Miller was elected by other incoming Republicans to represent them on the steering committee, which determines what committees members sit on. On January 31, 2023, Miller introduced a resolution to remove Minnesota representative Ilhan Omar from the Foreign Affairs Committee. The resolution passed two days later.

On November 30, 2023, Miller sent a letter to his congressional colleagues supporting the expulsion of George Santos, alleging that Santos defrauded him and his mother by making charges to their personal credit cards without approval "for [campaign] contribution amounts that exceeded FEC limits." Miller said that this situation had cost him "tens of thousands of dollars" in legal fees. Miller brought these accusations directly to Santos in House session, calling him a "crook"; in response Santos accused Miller of hypocrisy and domestic violence. Santos was expelled from Congress in December 2023 and would plead guilty in August 2024 to 23 felonies related to wire fraud, campaign fraud, and identity theft.

After the October 7, 2023, attack by Hamas in southern Israel, Miller criticized Rashida Tlaib for displaying a Palestinian flag outside her office, saying: "I don't even want to call it the Palestinian flag because they're not a state, they're a territory, that's about to probably get eviscerated and go away here shortly, as we're going to turn that into a parking lot." Miller further stated there should be no "rules of engagement" in the Israeli war in Gaza.

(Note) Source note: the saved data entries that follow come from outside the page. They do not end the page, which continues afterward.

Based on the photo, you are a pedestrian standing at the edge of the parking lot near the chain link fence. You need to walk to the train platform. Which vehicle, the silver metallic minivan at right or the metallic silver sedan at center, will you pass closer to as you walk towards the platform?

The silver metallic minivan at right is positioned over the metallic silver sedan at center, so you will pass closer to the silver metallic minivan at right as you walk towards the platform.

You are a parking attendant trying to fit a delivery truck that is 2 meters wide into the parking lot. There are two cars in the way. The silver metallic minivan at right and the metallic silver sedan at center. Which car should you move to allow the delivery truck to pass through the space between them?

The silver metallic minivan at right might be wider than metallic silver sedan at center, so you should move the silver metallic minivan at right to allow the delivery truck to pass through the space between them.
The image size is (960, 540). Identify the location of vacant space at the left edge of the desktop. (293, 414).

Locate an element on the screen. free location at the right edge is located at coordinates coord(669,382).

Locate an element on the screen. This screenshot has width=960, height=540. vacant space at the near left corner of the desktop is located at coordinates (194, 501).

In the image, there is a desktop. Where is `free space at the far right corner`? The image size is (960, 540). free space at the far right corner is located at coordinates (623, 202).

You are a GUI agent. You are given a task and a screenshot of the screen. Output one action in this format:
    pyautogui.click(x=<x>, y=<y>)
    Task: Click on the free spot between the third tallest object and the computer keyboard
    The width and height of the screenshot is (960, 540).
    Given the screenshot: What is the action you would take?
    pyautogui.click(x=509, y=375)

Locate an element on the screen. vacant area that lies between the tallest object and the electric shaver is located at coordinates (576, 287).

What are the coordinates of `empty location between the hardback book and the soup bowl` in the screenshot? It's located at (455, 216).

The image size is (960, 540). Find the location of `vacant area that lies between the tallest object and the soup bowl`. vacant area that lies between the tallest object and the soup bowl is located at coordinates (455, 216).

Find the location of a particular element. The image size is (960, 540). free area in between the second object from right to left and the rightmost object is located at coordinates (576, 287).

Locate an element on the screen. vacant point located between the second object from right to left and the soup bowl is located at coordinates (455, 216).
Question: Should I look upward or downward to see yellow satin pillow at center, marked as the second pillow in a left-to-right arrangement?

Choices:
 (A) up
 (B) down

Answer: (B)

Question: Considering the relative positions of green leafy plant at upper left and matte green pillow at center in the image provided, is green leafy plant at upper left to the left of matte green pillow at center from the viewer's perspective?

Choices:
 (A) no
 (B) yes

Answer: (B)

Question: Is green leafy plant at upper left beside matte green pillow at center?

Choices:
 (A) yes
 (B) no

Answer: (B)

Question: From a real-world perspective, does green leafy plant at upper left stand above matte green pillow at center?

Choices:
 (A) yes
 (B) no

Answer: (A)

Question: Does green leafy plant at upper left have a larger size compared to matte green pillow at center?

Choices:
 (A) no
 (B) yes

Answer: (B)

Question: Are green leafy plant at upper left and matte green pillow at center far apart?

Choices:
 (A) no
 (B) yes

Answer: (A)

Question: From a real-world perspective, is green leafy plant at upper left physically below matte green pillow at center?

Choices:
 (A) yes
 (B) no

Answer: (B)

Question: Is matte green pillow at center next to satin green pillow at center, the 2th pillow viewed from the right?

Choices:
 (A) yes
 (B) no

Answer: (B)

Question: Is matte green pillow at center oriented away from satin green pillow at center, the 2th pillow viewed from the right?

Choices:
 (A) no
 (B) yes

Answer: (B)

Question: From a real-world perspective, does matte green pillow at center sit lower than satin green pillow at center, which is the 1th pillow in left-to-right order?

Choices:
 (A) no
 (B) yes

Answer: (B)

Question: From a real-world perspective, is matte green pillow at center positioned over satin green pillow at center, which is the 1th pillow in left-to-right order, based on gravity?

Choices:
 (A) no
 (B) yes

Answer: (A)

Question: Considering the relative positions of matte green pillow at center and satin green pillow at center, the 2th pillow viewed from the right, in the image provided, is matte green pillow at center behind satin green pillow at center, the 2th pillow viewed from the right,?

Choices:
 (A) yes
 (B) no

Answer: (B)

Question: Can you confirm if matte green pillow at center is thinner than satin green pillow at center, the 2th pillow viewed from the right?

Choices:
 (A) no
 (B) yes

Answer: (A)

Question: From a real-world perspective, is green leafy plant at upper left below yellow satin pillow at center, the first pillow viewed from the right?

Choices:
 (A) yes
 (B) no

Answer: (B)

In January 2024, Miller was appointed to the Commission on Reform and Modernization of the Department of State. In May 2024, Miller co-sponsored H.R. 8445. The bill would extend core U.S. servicemember protections (such as guaranteed job reinstatement, anti-discrimination rights, and financial and legal relief like capped interest rates, foreclosure protections, and paused court proceedings) for Americans serving in the Israeli Defense Forces. The change would extend these protections to foreign military service, treating it the same as service in the U.S. armed forces and departing from the current rule that limits their application to those who have served in the U.S. military.

===Committee assignments===
For the 119th Congress:
- Committee on Foreign Affairs
  - Subcommittee on Africa
  - Subcommittee on Oversight and Intelligence
- Committee on Ways and Means
  - Subcommittee on Oversight
  - Subcommittee on Work and Welfare

=== Caucus memberships ===
- Republican Main Street Caucus
- Republican Study Committee
- Congressional Western Caucus

=== Commission appointments ===
- Commission on Reform and Modernization of the Department of State

== Personal life and controversies ==
=== Relationships ===
In 2019 and 2020, Miller dated Stephanie Grisham, who served as White House press secretary and White House communications director during the period.

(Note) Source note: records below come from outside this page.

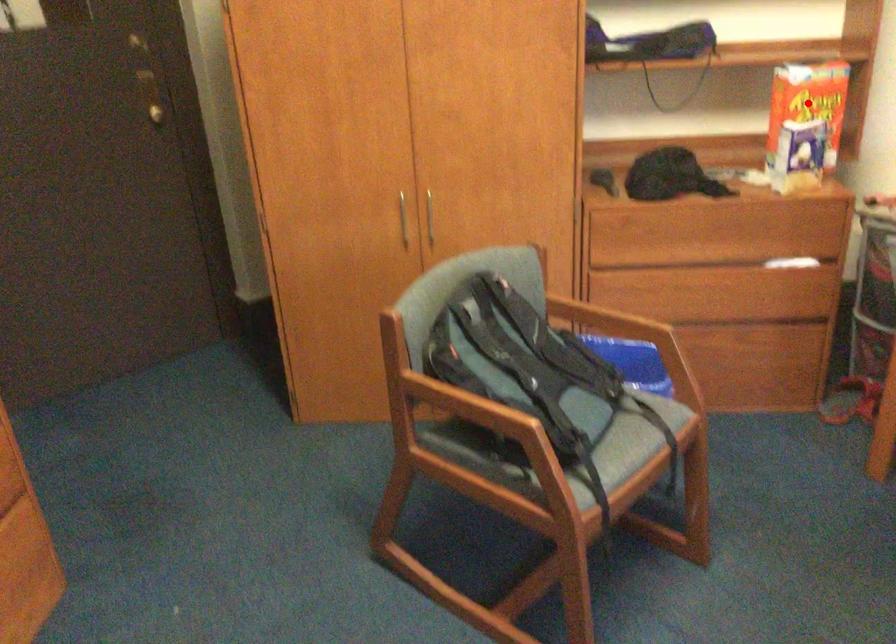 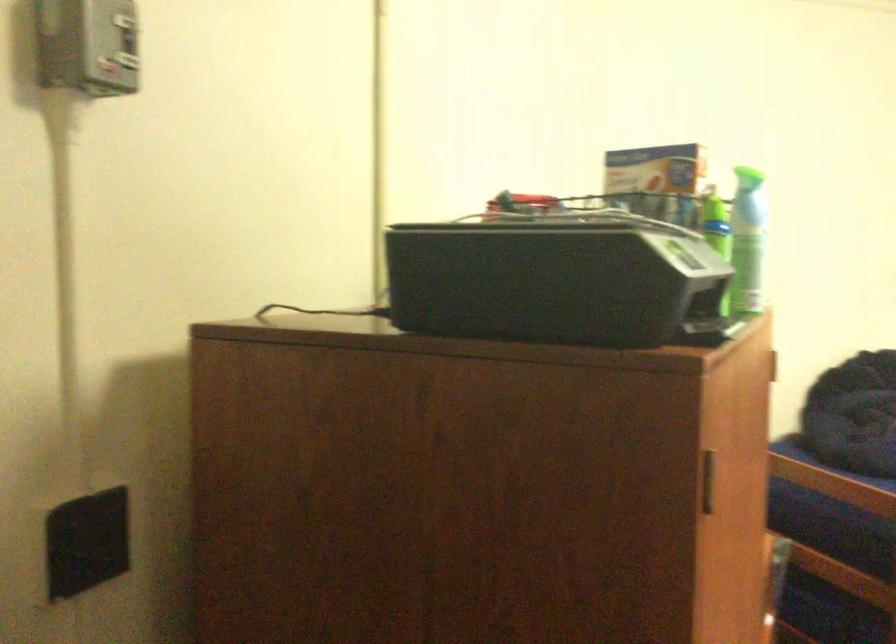 Question: I am providing you with two images of the same scene from different viewpoints. A red point is marked on the first image. At the location where the point appears in image 1, is it still visible in image 2?

Choices:
 (A) Yes
 (B) No

Answer: (B) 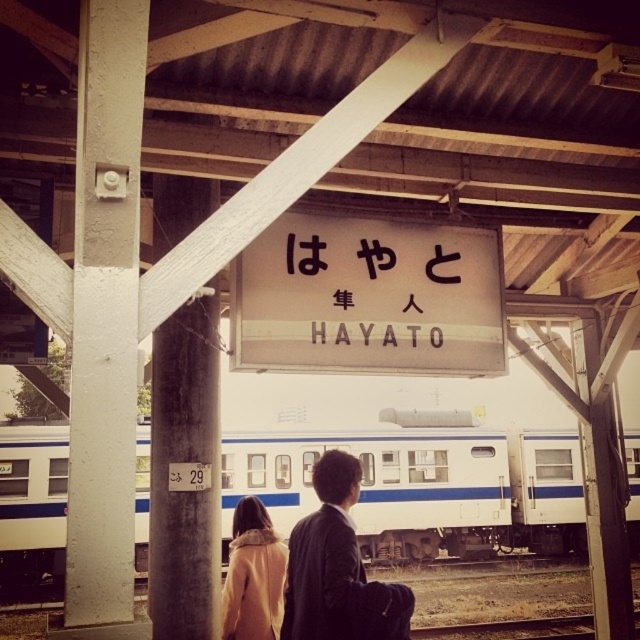 Consider the image. You are a photographer wanting to capture the entire white glossy train at center and white painted wood at left in a single frame. Based on the scene, which object should you position closer to the camera to ensure both fit in the frame?

Since the white glossy train at center is wider than the white painted wood at left, you should position the white painted wood at left closer to the camera to ensure both fit in the frame. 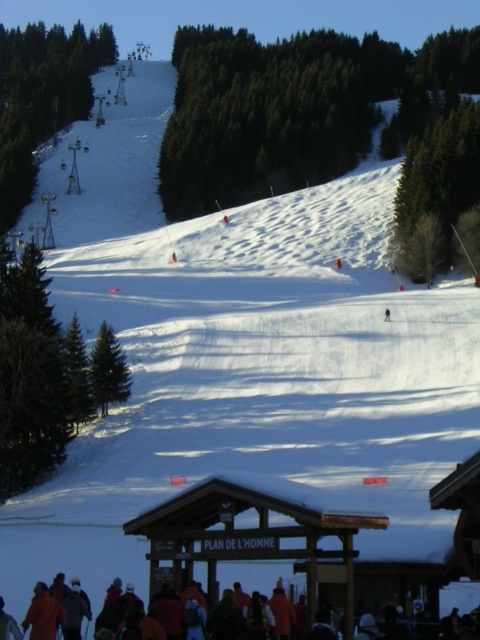 You are a photographer standing at the entrance of the ski resort structure. You want to take a photo of the orange fabric jacket at lower center and the dark blue jacket at lower left. Which jacket is closer to the camera?

The orange fabric jacket at lower center is closer to the camera because it is positioned under the dark blue jacket at lower left, meaning it is in front of the dark blue jacket.

You are standing at the entrance of the wooden structure with the sign that reads PLAN DE L HOMME. You want to hand out a brochure to the closest person wearing either the orange ski jacket at lower left or the dark blue jacket at lower left. Which jacket should you approach?

The orange ski jacket at lower left is 5.77 feet away from dark blue jacket at lower left. Since you want the closest person, you should approach the orange ski jacket at lower left because it is closer to the entrance than the dark blue jacket at lower left.

You are a photographer standing at the entrance of the wooden structure. You want to take a photo of the orange fabric jacket at lower center and the orange ski jacket at lower left. Which jacket should you focus on if you want to capture the wider one in the frame?

The orange fabric jacket at lower center might be wider than the orange ski jacket at lower left, so focusing on the orange fabric jacket at lower center would likely capture the wider one in the frame. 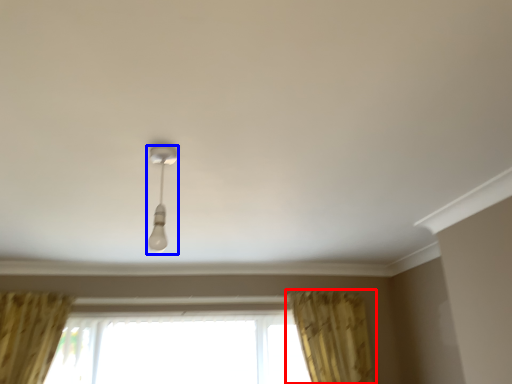 Question: Which object is further to the camera taking this photo, curtain (highlighted by a red box) or lamp (highlighted by a blue box)?

Choices:
 (A) curtain
 (B) lamp

Answer: (A)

In 2021, Miller became engaged to Emily Moreno, daughter of Senator Bernie Moreno. They married in August 2022 at the Trump National Golf Club Bedminster in New Jersey. The couple had a daughter born in November 2023. In August 2024, on the couple's second wedding anniversary, Miller filed for divorce.

=== Abuse allegations ===
==== 2021 abuse allegations ====
In October 2021, Grisham released a memoir that revealed she was physically abused by a partner while working at the White House. She later identified Miller as the partner. Miller filed a defamation lawsuit against Grisham alleging the claims were made to fuel sales of Grisham's memoir. He voluntarily dismissed the case with prejudice in August 2023.

On August 4, 2026, Grisham filed for a temporary restraining order against Miller, citing repeated breaches of the settlement of their previous lawsuit.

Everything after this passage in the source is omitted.